[Stored data entries]
· · ·
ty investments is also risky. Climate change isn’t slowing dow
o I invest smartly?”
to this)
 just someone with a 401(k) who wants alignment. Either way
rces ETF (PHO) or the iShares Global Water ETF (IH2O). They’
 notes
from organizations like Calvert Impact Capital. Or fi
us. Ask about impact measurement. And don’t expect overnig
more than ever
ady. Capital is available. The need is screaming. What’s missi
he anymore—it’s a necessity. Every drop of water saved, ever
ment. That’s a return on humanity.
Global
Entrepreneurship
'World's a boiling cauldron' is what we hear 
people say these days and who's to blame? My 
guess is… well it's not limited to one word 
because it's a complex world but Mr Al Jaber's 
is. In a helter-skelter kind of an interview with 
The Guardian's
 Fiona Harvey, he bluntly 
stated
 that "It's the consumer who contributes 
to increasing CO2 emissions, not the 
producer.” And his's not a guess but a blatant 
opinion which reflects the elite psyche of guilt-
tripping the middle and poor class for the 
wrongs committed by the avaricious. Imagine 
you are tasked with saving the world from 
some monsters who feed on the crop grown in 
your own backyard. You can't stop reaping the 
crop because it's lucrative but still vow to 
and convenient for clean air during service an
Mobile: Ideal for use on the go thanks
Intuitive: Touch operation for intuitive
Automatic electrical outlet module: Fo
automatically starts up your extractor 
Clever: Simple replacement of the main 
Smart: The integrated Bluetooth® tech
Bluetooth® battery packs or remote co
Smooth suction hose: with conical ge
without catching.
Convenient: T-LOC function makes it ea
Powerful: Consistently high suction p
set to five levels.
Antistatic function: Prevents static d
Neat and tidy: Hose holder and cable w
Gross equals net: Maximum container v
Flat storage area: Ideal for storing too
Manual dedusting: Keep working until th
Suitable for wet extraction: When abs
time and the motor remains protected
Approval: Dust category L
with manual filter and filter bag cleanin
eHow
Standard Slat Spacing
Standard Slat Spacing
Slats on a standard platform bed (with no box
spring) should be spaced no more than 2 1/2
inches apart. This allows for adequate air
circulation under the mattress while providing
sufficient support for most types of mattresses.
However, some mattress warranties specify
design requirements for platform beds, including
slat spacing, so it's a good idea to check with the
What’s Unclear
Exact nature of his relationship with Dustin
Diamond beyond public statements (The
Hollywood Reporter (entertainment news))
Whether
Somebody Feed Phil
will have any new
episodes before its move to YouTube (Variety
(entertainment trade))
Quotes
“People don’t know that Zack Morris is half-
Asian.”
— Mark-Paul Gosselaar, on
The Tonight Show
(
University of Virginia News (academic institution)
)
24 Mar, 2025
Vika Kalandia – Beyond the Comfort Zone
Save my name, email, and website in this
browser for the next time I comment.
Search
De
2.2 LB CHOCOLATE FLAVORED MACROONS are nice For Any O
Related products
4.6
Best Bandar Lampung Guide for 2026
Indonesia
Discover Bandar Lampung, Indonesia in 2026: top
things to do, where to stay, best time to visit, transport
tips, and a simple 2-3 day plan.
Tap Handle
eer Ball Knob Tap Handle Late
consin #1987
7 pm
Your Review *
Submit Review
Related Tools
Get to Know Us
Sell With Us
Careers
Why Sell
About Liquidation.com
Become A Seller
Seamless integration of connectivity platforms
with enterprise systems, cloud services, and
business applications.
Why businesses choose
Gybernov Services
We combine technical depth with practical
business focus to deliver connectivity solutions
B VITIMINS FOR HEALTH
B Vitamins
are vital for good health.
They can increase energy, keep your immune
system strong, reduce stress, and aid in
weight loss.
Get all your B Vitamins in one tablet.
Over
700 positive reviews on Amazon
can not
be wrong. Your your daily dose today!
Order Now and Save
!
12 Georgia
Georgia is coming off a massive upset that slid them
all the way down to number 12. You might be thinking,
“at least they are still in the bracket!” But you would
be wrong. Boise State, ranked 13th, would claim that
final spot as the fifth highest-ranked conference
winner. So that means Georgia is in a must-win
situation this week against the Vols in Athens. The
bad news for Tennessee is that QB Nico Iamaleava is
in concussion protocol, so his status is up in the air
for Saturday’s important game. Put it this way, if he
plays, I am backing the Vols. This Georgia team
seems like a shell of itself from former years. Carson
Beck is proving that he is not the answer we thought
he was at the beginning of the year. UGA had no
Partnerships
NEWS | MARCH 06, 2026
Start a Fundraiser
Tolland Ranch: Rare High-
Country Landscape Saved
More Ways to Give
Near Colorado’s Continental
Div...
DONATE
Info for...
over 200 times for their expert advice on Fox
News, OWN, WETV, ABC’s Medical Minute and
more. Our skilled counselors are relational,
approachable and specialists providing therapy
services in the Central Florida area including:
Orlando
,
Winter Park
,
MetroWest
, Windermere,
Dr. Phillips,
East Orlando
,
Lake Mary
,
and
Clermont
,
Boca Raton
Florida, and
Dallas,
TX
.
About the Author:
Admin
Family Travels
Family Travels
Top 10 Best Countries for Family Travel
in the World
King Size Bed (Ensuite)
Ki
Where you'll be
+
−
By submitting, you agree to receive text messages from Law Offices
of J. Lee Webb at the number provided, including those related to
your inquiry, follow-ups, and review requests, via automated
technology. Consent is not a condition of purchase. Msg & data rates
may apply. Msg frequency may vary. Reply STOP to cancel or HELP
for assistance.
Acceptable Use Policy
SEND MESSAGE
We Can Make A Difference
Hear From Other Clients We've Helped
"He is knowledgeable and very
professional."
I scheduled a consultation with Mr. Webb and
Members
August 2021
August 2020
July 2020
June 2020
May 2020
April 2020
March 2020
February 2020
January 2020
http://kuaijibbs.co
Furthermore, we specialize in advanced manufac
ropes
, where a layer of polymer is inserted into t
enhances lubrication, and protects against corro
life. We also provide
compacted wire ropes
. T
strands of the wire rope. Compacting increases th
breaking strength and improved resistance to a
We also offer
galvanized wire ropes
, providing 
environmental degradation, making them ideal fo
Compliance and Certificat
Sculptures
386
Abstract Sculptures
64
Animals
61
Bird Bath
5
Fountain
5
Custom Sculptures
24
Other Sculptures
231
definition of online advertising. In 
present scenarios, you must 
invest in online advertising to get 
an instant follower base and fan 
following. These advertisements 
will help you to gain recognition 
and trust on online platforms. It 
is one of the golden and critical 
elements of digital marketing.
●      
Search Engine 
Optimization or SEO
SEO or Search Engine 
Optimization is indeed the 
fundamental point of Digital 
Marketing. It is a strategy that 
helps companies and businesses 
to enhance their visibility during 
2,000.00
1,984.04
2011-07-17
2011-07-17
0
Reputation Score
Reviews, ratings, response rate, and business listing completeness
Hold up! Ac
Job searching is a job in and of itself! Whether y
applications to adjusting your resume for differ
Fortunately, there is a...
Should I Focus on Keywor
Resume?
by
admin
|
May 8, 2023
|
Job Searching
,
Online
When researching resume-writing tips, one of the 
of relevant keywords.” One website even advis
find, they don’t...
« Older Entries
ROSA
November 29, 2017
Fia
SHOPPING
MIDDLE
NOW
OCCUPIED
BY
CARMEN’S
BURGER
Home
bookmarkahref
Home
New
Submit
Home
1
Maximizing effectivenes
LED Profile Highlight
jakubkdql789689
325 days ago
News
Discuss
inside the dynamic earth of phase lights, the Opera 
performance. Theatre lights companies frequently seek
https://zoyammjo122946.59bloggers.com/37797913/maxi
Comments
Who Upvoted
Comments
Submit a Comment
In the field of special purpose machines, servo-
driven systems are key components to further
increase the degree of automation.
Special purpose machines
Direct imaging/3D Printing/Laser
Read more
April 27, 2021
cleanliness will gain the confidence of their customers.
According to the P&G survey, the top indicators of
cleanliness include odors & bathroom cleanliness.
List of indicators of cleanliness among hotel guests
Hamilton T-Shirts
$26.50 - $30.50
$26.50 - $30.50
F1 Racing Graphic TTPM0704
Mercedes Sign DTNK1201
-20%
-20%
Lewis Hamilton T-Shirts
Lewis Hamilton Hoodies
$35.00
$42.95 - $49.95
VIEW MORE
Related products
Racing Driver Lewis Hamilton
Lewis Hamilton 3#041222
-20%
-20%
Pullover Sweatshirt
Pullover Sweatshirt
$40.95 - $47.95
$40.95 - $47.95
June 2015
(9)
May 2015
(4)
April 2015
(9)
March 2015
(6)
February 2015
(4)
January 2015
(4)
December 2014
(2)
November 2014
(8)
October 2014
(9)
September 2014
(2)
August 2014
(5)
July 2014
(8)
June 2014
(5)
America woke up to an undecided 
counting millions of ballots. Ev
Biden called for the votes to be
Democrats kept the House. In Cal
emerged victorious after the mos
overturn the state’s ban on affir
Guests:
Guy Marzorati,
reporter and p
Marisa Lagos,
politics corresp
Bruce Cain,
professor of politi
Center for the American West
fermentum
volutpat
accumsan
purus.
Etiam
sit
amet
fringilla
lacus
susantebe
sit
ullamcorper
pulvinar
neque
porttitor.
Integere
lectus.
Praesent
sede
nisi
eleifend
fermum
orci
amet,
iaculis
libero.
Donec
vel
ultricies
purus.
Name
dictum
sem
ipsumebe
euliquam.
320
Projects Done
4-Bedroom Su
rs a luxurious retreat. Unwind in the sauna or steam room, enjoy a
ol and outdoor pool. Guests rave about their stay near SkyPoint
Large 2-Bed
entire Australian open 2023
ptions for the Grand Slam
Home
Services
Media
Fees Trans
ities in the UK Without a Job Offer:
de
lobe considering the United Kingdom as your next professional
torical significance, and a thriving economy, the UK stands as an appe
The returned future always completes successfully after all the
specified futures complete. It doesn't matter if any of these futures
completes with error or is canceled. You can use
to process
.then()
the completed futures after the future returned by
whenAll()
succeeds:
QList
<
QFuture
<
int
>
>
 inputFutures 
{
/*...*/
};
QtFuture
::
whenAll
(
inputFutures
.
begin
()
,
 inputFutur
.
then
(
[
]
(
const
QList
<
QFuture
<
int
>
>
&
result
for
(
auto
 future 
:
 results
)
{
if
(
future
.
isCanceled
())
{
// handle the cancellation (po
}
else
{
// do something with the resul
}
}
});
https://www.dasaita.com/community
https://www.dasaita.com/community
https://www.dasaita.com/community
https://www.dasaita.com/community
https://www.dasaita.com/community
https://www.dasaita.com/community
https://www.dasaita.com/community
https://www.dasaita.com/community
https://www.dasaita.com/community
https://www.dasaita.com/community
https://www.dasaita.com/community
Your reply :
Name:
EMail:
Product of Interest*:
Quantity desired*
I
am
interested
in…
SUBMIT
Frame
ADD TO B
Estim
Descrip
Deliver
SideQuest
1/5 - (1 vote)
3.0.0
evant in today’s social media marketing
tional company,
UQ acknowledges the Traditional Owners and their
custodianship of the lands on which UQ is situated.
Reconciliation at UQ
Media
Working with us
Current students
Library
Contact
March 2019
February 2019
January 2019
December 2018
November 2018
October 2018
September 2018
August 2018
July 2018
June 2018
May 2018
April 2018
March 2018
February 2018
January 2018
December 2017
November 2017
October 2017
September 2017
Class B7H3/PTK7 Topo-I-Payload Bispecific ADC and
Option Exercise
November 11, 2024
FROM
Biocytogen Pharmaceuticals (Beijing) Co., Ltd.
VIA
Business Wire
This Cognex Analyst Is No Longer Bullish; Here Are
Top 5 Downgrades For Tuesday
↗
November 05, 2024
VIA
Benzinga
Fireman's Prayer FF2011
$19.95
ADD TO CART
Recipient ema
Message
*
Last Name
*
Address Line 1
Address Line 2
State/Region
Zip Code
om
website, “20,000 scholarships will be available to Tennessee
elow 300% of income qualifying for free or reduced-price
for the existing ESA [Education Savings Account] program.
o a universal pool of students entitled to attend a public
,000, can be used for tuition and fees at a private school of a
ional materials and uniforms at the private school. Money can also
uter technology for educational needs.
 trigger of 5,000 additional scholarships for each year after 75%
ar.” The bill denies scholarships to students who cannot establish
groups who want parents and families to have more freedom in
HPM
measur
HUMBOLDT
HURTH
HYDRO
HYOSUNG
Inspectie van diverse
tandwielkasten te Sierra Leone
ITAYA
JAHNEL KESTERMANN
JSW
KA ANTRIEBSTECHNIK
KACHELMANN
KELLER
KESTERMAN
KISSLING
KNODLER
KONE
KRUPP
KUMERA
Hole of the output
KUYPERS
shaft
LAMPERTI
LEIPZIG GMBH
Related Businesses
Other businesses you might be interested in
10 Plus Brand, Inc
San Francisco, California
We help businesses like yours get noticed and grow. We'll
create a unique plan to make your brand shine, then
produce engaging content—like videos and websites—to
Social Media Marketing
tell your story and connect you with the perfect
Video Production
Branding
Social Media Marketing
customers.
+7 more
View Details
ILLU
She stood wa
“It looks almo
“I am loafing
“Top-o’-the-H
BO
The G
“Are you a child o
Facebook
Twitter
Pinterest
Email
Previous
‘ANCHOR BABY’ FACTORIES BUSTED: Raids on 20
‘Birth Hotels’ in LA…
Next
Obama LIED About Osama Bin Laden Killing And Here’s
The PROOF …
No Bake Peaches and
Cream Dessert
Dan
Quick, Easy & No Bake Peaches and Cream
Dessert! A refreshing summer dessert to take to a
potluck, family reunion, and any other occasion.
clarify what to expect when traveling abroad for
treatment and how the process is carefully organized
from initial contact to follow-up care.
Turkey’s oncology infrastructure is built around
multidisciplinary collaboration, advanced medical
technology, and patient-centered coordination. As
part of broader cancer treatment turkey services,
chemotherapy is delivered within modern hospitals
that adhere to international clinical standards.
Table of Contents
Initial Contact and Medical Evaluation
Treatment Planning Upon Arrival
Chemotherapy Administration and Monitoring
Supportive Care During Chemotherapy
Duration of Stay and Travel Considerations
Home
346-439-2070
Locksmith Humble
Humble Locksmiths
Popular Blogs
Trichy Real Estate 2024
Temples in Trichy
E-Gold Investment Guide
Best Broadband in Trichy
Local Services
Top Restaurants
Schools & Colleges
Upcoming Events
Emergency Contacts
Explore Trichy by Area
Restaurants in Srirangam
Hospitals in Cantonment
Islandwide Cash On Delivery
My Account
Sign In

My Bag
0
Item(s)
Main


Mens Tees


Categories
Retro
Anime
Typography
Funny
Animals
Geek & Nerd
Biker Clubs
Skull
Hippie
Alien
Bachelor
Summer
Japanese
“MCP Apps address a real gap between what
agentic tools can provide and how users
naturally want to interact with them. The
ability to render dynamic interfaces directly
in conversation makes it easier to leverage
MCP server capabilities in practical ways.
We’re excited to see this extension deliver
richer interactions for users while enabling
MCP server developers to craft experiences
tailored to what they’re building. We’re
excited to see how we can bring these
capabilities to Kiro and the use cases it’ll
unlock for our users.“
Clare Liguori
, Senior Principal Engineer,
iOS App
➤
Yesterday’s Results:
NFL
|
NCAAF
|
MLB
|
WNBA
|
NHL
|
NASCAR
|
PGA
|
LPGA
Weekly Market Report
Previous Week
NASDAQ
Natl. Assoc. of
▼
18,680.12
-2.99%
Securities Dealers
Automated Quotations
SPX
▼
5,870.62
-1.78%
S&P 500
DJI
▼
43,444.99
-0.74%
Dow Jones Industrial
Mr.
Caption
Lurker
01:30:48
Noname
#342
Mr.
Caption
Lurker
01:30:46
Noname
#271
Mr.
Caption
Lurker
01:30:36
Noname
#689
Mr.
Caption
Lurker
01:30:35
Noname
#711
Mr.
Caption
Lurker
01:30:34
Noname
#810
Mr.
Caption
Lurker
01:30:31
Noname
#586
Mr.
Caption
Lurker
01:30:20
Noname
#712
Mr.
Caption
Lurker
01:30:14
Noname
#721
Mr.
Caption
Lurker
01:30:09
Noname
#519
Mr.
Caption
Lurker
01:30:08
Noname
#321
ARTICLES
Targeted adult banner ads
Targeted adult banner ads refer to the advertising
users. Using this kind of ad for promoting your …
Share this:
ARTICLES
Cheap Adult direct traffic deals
· · ·
◆ TASK PROMPT ◆
Search the records above for "ranked" and copy every line that has it.

◆ RESULT BELOW ◆
be wrong. Boise State, ranked 13th, would claim that
final spot as the fifth highest-ranked conference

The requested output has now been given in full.